Now, I’m generalizing for dramatic effect, of course, and am happy to say that there are exceptions to this. Nonetheless, I can’t help asking myself this question each time I dip my toes into the startup scene.
Since 2009, I’ve intermittently dipped into the Icelandic startup scene. I’ve set up an incubator where I consulted with startups, mentored at a number of events such as Startup Weekend, Startup Reykjavik, Startup Energy, Startup Tourism, Unconference, worked closely with Innovation Center Iceland as well as having worked and consulted with a number of startups in various other settings.
Time and again I see entrepreneurs and founders completely in love with their product or service (and so they should be and need to be to a certain extent) and totally oblivious to the fact that nobody else in the universe feels the same about it as they do. And everybody who works with entrepreneurs is familiar with this.

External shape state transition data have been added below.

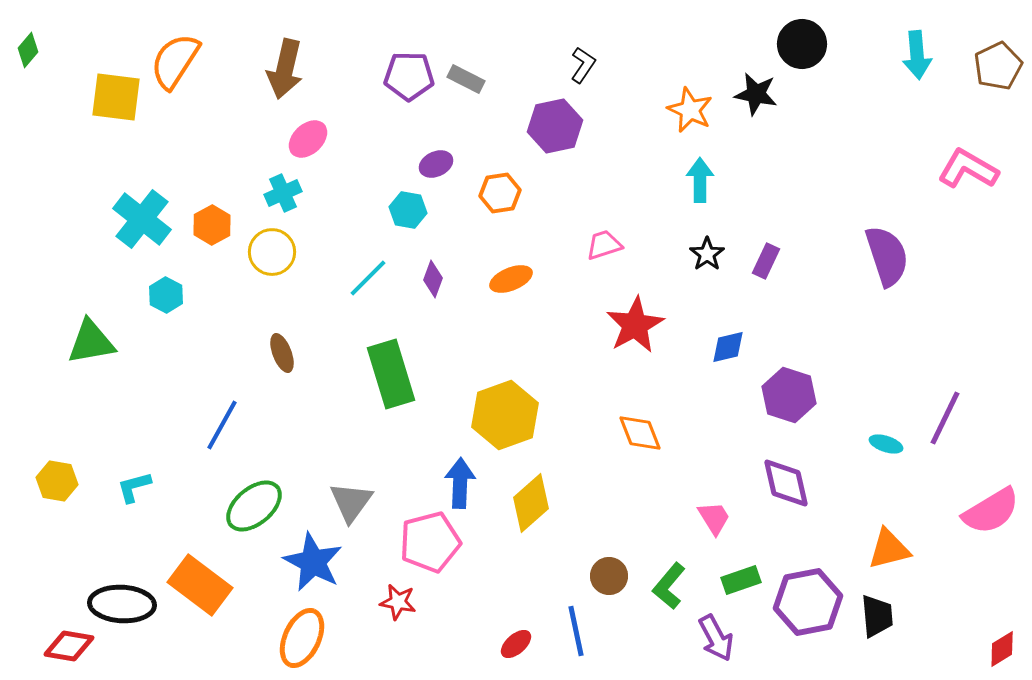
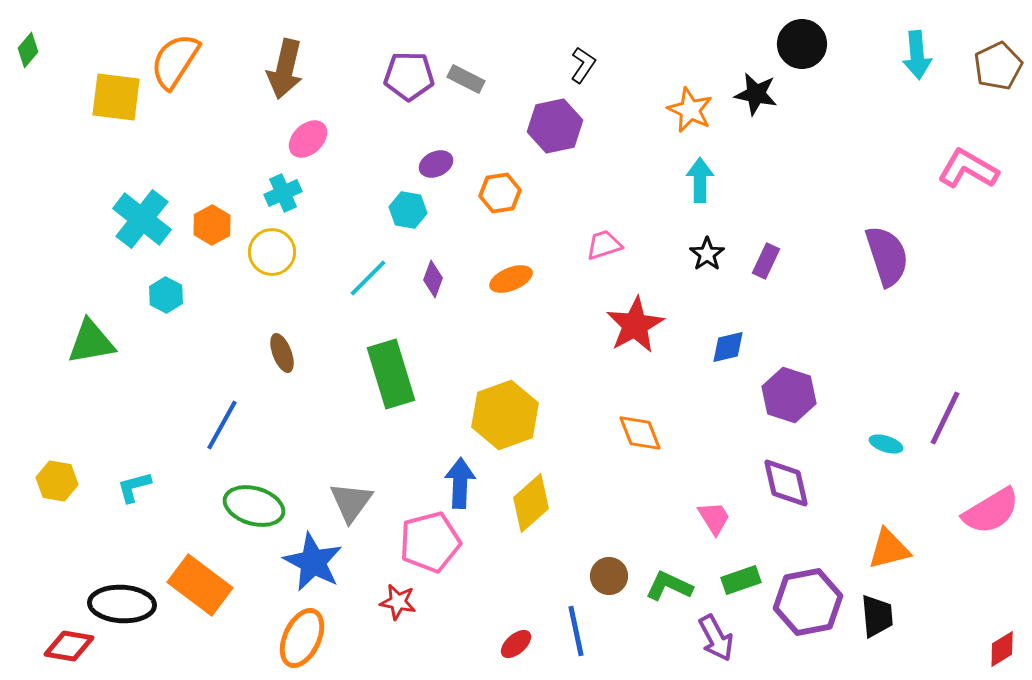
green ellipse at (254, 506): rotated 56 degrees clockwise
green L-shape at (669, 586): rotated 75 degrees clockwise
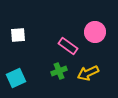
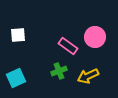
pink circle: moved 5 px down
yellow arrow: moved 3 px down
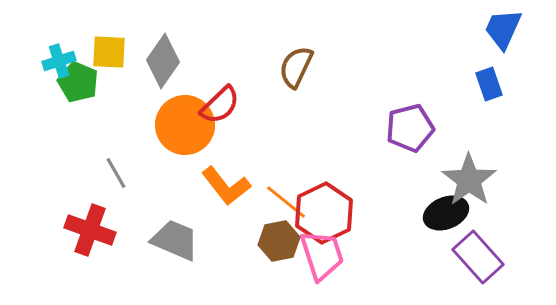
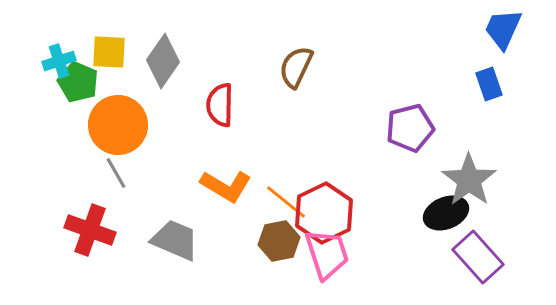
red semicircle: rotated 135 degrees clockwise
orange circle: moved 67 px left
orange L-shape: rotated 21 degrees counterclockwise
pink trapezoid: moved 5 px right, 1 px up
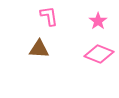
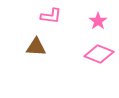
pink L-shape: moved 2 px right; rotated 105 degrees clockwise
brown triangle: moved 3 px left, 2 px up
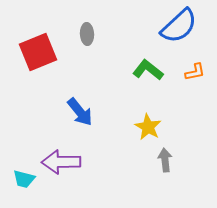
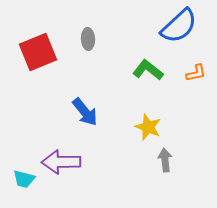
gray ellipse: moved 1 px right, 5 px down
orange L-shape: moved 1 px right, 1 px down
blue arrow: moved 5 px right
yellow star: rotated 8 degrees counterclockwise
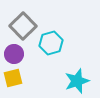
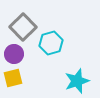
gray square: moved 1 px down
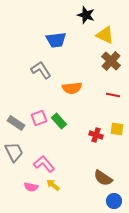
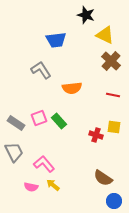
yellow square: moved 3 px left, 2 px up
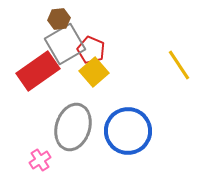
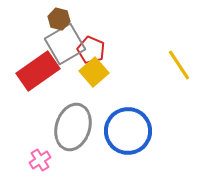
brown hexagon: rotated 20 degrees clockwise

What seems to be lacking however is getting the entrepreneurs to understand this fatal fallacy. The sooner founders grasp the cold hard truth that nobody cares about their stuff, however many bells and whistles, the better.
Tough Love Needed
Anyone who has experience with startups and entrepreneurship for some time knows the danger of this love affair between the entrepreneur and his product or service. Yet, we don’t seem to be prepared to give the tough love needed for entrepreneurs to realise that this could be, and often is, their downfall.
Only yesterday a friend of mine, a well respected startup consultant, was telling me about a company starting the development of a new product before they had even begun to sell the first one, believing that their first one would simply sell itself because it was so awesome. Her advice to focus on getting the first product to market and generating revenue fell on deaf ears as the excitement of more creativity and development beckoned. Their blinding love of the product made them think that the whole world will automatically fall in love with it. Not. Gonna. Happen.